1 min read
«Abbassando gradualmente le proprie aspettative, si era abituata ai minuti grandi piaceri della clausura.»

Una gran bella storia di amore.
Amore per la vita, in un periodo in cui una giovane donna non riusciva nemmeno lontanamente ad immaginare di poter disporre di sé.
Amore per la libertà, quando anche solo l’elaborazione di un pensiero proprio (e critico) era un crimine.
Amore per per se stessi, per la salvezza del corpo e dell’anima, unico sfogo per le tumultuose passioni di una adolescente cui la vita (e la famiglia) avevano deciso di non riservare gioie.

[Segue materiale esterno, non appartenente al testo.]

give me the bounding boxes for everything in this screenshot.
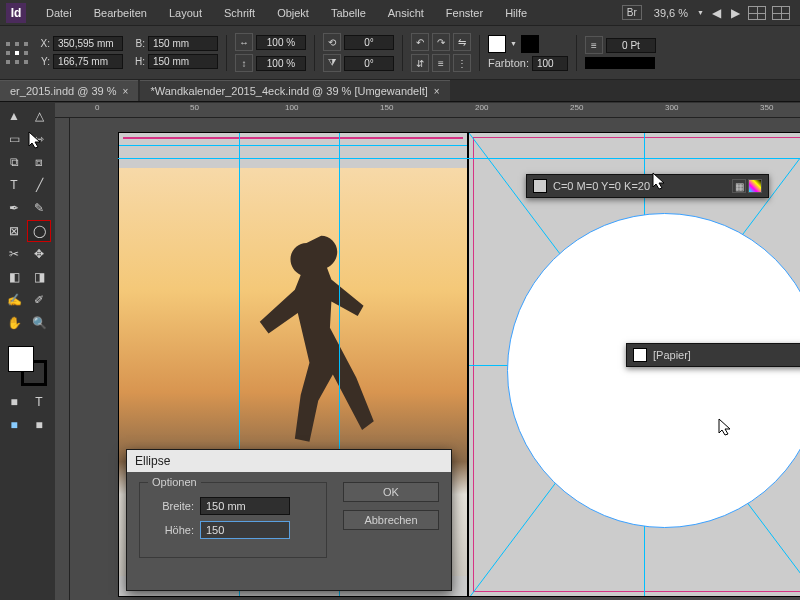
stroke-style[interactable]: [585, 57, 655, 69]
scale-y-icon: ↕: [235, 54, 253, 72]
rotate-input[interactable]: [344, 35, 394, 50]
screen-mode-icon[interactable]: [772, 6, 790, 20]
fill-stroke-swatches[interactable]: [8, 346, 47, 386]
menu-window[interactable]: Fenster: [436, 3, 493, 23]
image-figure: [251, 201, 397, 487]
ellipse-dialog[interactable]: Ellipse Optionen Breite: Höhe: OK Abbrec…: [126, 449, 452, 591]
height-label: Höhe:: [150, 524, 194, 536]
shear-icon: ⧩: [323, 54, 341, 72]
line-tool[interactable]: ╱: [27, 174, 51, 196]
scale-x-input[interactable]: [256, 35, 306, 50]
cmyk-icon: [748, 179, 762, 193]
swatch-tooltip-paper[interactable]: [Papier]: [626, 343, 800, 367]
options-legend: Optionen: [148, 476, 201, 488]
stroke-swatch[interactable]: [521, 35, 539, 53]
close-icon[interactable]: ×: [434, 86, 440, 97]
swatch-sample-icon: [633, 348, 647, 362]
document-tabs: er_2015.indd @ 39 % × *Wandkalender_2015…: [0, 80, 800, 102]
ellipse-tool[interactable]: ◯: [27, 220, 51, 242]
swatch-tooltip[interactable]: C=0 M=0 Y=0 K=20 ▦: [526, 174, 769, 198]
width-label: Breite:: [150, 500, 194, 512]
h-input[interactable]: [148, 54, 218, 69]
menu-object[interactable]: Objekt: [267, 3, 319, 23]
zoom-level[interactable]: 39,6 %: [648, 5, 694, 21]
preview-view[interactable]: ■: [27, 414, 51, 436]
rectangle-frame-tool[interactable]: ⊠: [2, 220, 26, 242]
arrange-icon[interactable]: [748, 6, 766, 20]
pencil-tool[interactable]: ✎: [27, 197, 51, 219]
x-input[interactable]: [53, 36, 123, 51]
farbton-label: Farbton:: [488, 57, 529, 69]
y-label: Y:: [36, 56, 50, 67]
hand-tool[interactable]: ✋: [2, 312, 26, 334]
fill-color[interactable]: [8, 346, 34, 372]
fill-dropdown-icon[interactable]: ▼: [510, 40, 517, 47]
tab-doc-2[interactable]: *Wandkalender_2015_4eck.indd @ 39 % [Umg…: [140, 80, 449, 101]
farbton-input[interactable]: [532, 56, 568, 71]
content-collector-tool[interactable]: ⧉: [2, 151, 26, 173]
normal-view[interactable]: ■: [2, 414, 26, 436]
zoom-tool[interactable]: 🔍: [27, 312, 51, 334]
h-label: H:: [131, 56, 145, 67]
cursor-icon: [28, 131, 42, 149]
shear-input[interactable]: [344, 56, 394, 71]
rotate-cw-icon[interactable]: ↷: [432, 33, 450, 51]
content-placer-tool[interactable]: ⧈: [27, 151, 51, 173]
apply-text[interactable]: T: [27, 391, 51, 413]
swatch-name: C=0 M=0 Y=0 K=20: [553, 180, 650, 192]
gradient-swatch-tool[interactable]: ◧: [2, 266, 26, 288]
swatch-sample-icon: [533, 179, 547, 193]
tab-label: *Wandkalender_2015_4eck.indd @ 39 % [Umg…: [150, 85, 427, 97]
w-input[interactable]: [148, 36, 218, 51]
close-icon[interactable]: ×: [123, 86, 129, 97]
fill-swatch[interactable]: [488, 35, 506, 53]
menu-file[interactable]: Datei: [36, 3, 82, 23]
y-input[interactable]: [53, 54, 123, 69]
selection-tool[interactable]: ▲: [2, 105, 26, 127]
global-swatch-icon: ▦: [732, 179, 746, 193]
direct-selection-tool[interactable]: △: [27, 105, 51, 127]
height-input[interactable]: [200, 521, 290, 539]
rotate-ccw-icon[interactable]: ↶: [411, 33, 429, 51]
gradient-feather-tool[interactable]: ◨: [27, 266, 51, 288]
type-tool[interactable]: T: [2, 174, 26, 196]
x-label: X:: [36, 38, 50, 49]
flip-v-icon[interactable]: ⇵: [411, 54, 429, 72]
menu-help[interactable]: Hilfe: [495, 3, 537, 23]
flip-h-icon[interactable]: ⇋: [453, 33, 471, 51]
bridge-badge[interactable]: Br: [622, 5, 642, 20]
rotate-icon: ⟲: [323, 33, 341, 51]
cursor-icon: [652, 172, 666, 190]
note-tool[interactable]: ✍: [2, 289, 26, 311]
dialog-title: Ellipse: [127, 450, 451, 472]
ok-button[interactable]: OK: [343, 482, 439, 502]
scale-y-input[interactable]: [256, 56, 306, 71]
reference-point[interactable]: [6, 42, 28, 64]
tab-doc-1[interactable]: er_2015.indd @ 39 % ×: [0, 80, 138, 101]
free-transform-tool[interactable]: ✥: [27, 243, 51, 265]
align-icon[interactable]: ≡: [432, 54, 450, 72]
swatch-name: [Papier]: [653, 349, 691, 361]
distribute-icon[interactable]: ⋮: [453, 54, 471, 72]
dialog-options-group: Optionen Breite: Höhe:: [139, 482, 327, 558]
apply-color[interactable]: ■: [2, 391, 26, 413]
menu-table[interactable]: Tabelle: [321, 3, 376, 23]
tab-label: er_2015.indd @ 39 %: [10, 85, 117, 97]
menu-layout[interactable]: Layout: [159, 3, 212, 23]
width-input[interactable]: [200, 497, 290, 515]
nav-next-icon[interactable]: ▶: [729, 6, 742, 20]
app-logo: Id: [6, 3, 26, 23]
menu-type[interactable]: Schrift: [214, 3, 265, 23]
nav-prev-icon[interactable]: ◀: [710, 6, 723, 20]
menu-view[interactable]: Ansicht: [378, 3, 434, 23]
menu-edit[interactable]: Bearbeiten: [84, 3, 157, 23]
scissors-tool[interactable]: ✂: [2, 243, 26, 265]
stroke-weight-input[interactable]: [606, 38, 656, 53]
pen-tool[interactable]: ✒: [2, 197, 26, 219]
eyedropper-tool[interactable]: ✐: [27, 289, 51, 311]
zoom-dropdown-icon[interactable]: ▼: [697, 9, 704, 16]
cursor-icon: [718, 418, 732, 436]
page-tool[interactable]: ▭: [2, 128, 26, 150]
ruler-horizontal: 0 50 100 150 200 250 300 350: [55, 103, 800, 118]
cancel-button[interactable]: Abbrechen: [343, 510, 439, 530]
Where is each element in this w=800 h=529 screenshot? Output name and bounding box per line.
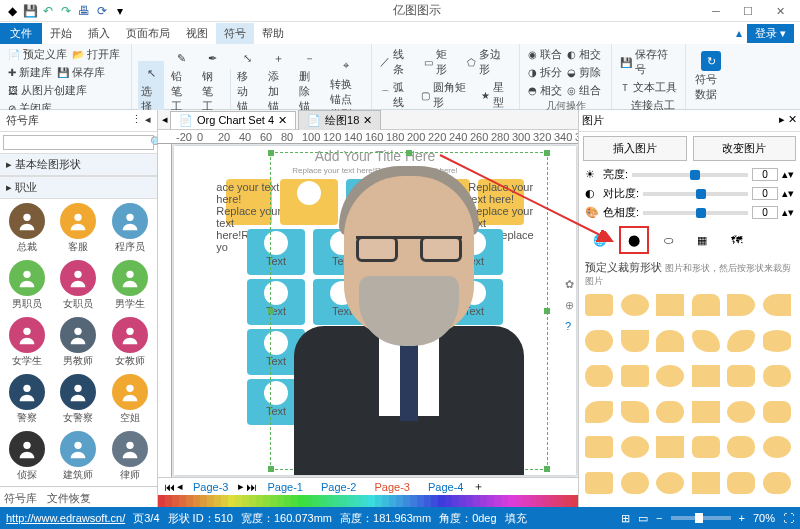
page-nav-prev[interactable]: ◂ xyxy=(177,480,183,493)
color-swatch[interactable] xyxy=(403,495,410,507)
color-swatch[interactable] xyxy=(291,495,298,507)
canvas-tool-icon[interactable]: ✿ xyxy=(565,278,574,291)
color-swatch[interactable] xyxy=(431,495,438,507)
menu-insert[interactable]: 插入 xyxy=(80,23,118,44)
canvas-tool-icon[interactable]: ⊕ xyxy=(565,299,574,312)
preset-shape[interactable] xyxy=(585,330,613,352)
color-swatch[interactable] xyxy=(172,495,179,507)
color-swatch[interactable] xyxy=(298,495,305,507)
person-shape[interactable]: 总裁 xyxy=(2,201,52,256)
color-swatch[interactable] xyxy=(550,495,557,507)
color-swatch[interactable] xyxy=(543,495,550,507)
preset-shape[interactable] xyxy=(656,401,684,423)
preset-shape[interactable] xyxy=(727,330,755,352)
menu-view[interactable]: 视图 xyxy=(178,23,216,44)
category-jobs[interactable]: ▸ 职业 xyxy=(0,176,157,199)
zoom-out-icon[interactable]: − xyxy=(656,512,662,524)
text-tool[interactable]: Ｔ文本工具 xyxy=(618,79,679,96)
color-swatch[interactable] xyxy=(424,495,431,507)
preset-shape[interactable] xyxy=(727,436,755,458)
open-lib-button[interactable]: 📂打开库 xyxy=(70,46,122,63)
preset-shape[interactable] xyxy=(621,436,649,458)
color-swatch[interactable] xyxy=(319,495,326,507)
preset-shape[interactable] xyxy=(763,436,791,458)
color-swatch[interactable] xyxy=(515,495,522,507)
color-swatch[interactable] xyxy=(193,495,200,507)
arc-shape[interactable]: ⌒弧线 xyxy=(378,79,413,111)
preset-shape[interactable] xyxy=(692,294,720,316)
person-shape[interactable]: 律师 xyxy=(105,429,155,484)
person-shape[interactable]: 侦探 xyxy=(2,429,52,484)
predef-lib-button[interactable]: 📄预定义库 xyxy=(6,46,69,63)
status-url[interactable]: http://www.edrawsoft.cn/ xyxy=(6,512,125,524)
crop-map-icon[interactable]: 🗺 xyxy=(721,226,751,254)
preset-shape[interactable] xyxy=(656,365,684,387)
color-swatch[interactable] xyxy=(459,495,466,507)
save-icon[interactable]: 💾 xyxy=(22,3,38,19)
poly-shape[interactable]: ⬠多边形 xyxy=(465,46,513,78)
page-tab[interactable]: Page-2 xyxy=(313,480,364,494)
color-swatch[interactable] xyxy=(214,495,221,507)
color-swatch[interactable] xyxy=(417,495,424,507)
preset-shape[interactable] xyxy=(763,472,791,494)
page-nav-first[interactable]: ⏮ xyxy=(164,481,175,493)
org-node[interactable]: ace your text here! Replace your text he… xyxy=(226,179,272,225)
tab-nav-left[interactable]: ◂ xyxy=(162,113,168,126)
hue-slider[interactable] xyxy=(643,211,748,215)
preset-shape[interactable] xyxy=(727,294,755,316)
color-swatch[interactable] xyxy=(221,495,228,507)
color-swatch[interactable] xyxy=(326,495,333,507)
color-swatch[interactable] xyxy=(480,495,487,507)
color-swatch[interactable] xyxy=(242,495,249,507)
crop-color-icon[interactable]: ▦ xyxy=(687,226,717,254)
preset-shape[interactable] xyxy=(692,401,720,423)
color-swatch[interactable] xyxy=(228,495,235,507)
menu-help[interactable]: 帮助 xyxy=(254,23,292,44)
preset-shape[interactable] xyxy=(763,294,791,316)
brightness-value[interactable]: 0 xyxy=(752,168,778,181)
color-swatch[interactable] xyxy=(340,495,347,507)
zoom-in-icon[interactable]: + xyxy=(739,512,745,524)
panel-menu-icon[interactable]: ⋮ ◂ xyxy=(131,113,151,128)
person-shape[interactable]: 客服 xyxy=(54,201,104,256)
tab-drawing18[interactable]: 📄绘图18 ✕ xyxy=(298,110,381,130)
color-swatch[interactable] xyxy=(473,495,480,507)
category-basic[interactable]: ▸ 基本绘图形状 xyxy=(0,153,157,176)
person-shape[interactable]: 女警察 xyxy=(54,372,104,427)
page-nav-last[interactable]: ⏭ xyxy=(246,481,257,493)
preset-shape[interactable] xyxy=(585,294,613,316)
color-swatch[interactable] xyxy=(501,495,508,507)
brightness-slider[interactable] xyxy=(632,173,748,177)
color-swatch[interactable] xyxy=(522,495,529,507)
person-shape[interactable]: 女学生 xyxy=(2,315,52,370)
color-swatch[interactable] xyxy=(256,495,263,507)
color-swatch[interactable] xyxy=(165,495,172,507)
color-swatch[interactable] xyxy=(200,495,207,507)
preset-shape[interactable] xyxy=(763,365,791,387)
color-swatch[interactable] xyxy=(312,495,319,507)
preset-shape[interactable] xyxy=(621,401,649,423)
color-swatch[interactable] xyxy=(263,495,270,507)
menu-symbol[interactable]: 符号 xyxy=(216,23,254,44)
rp-close-icon[interactable]: ▸ ✕ xyxy=(779,113,797,128)
split-op[interactable]: ◑拆分 xyxy=(526,64,564,81)
color-strip[interactable] xyxy=(158,495,578,507)
intersect-op[interactable]: ◐相交 xyxy=(565,46,603,63)
color-swatch[interactable] xyxy=(536,495,543,507)
preset-shape[interactable] xyxy=(656,294,684,316)
page-nav-next[interactable]: ▸ xyxy=(238,480,244,493)
union-op[interactable]: ◉联合 xyxy=(526,46,564,63)
search-input[interactable] xyxy=(4,136,150,149)
color-swatch[interactable] xyxy=(466,495,473,507)
person-shape[interactable]: 男职员 xyxy=(2,258,52,313)
color-swatch[interactable] xyxy=(487,495,494,507)
color-swatch[interactable] xyxy=(438,495,445,507)
preset-shape[interactable] xyxy=(692,330,720,352)
color-swatch[interactable] xyxy=(235,495,242,507)
preset-shape[interactable] xyxy=(656,330,684,352)
preset-shape[interactable] xyxy=(692,472,720,494)
preset-shape[interactable] xyxy=(656,472,684,494)
page-tab[interactable]: Page-1 xyxy=(259,480,310,494)
person-shape[interactable]: 建筑师 xyxy=(54,429,104,484)
preset-shape[interactable] xyxy=(621,472,649,494)
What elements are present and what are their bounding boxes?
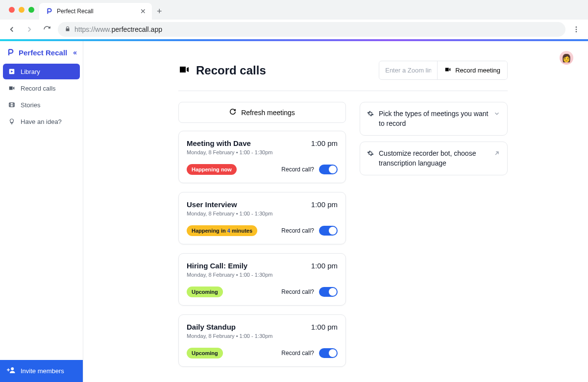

Nelle pagine di questo romanzo ritroviamo uno spaccato storico dell’Italia meridionale (ancora non unita) ottocentesca, con interesse particolare alla vita dell’aristocrazia e all’usanza di monacare le figlie “di troppo”, quando il matrimonio diveniva impossibile o, più semplicemente, troppo costoso da sopportare per la famiglia non più così ricca. Una figlia monaca rappresentava inoltre, per le famiglie aristocratiche, un legame politico con chi tirava le redini del potere e del denaro ed era, spesso, necessaria per godere dei favori dei sovrani, strettamente legati alla Chiesa.
Un sacrificio dovuto, imposto, da rispettare, poco rilevando la vocazione che, nella gran parte delle situazioni, era una chimera o forse una speranza per il futuro.

Le gioie, le speranze, le passioni, i tumulti dell’anima e la primavera dei sensi adolescenziali non mutano nelle epoche, vengono solo esternati in modo diverso ed è per questo che libri come questo possono essere letti da chiunque e in qualsiasi momento: queste pagine parlano un linguaggio universale.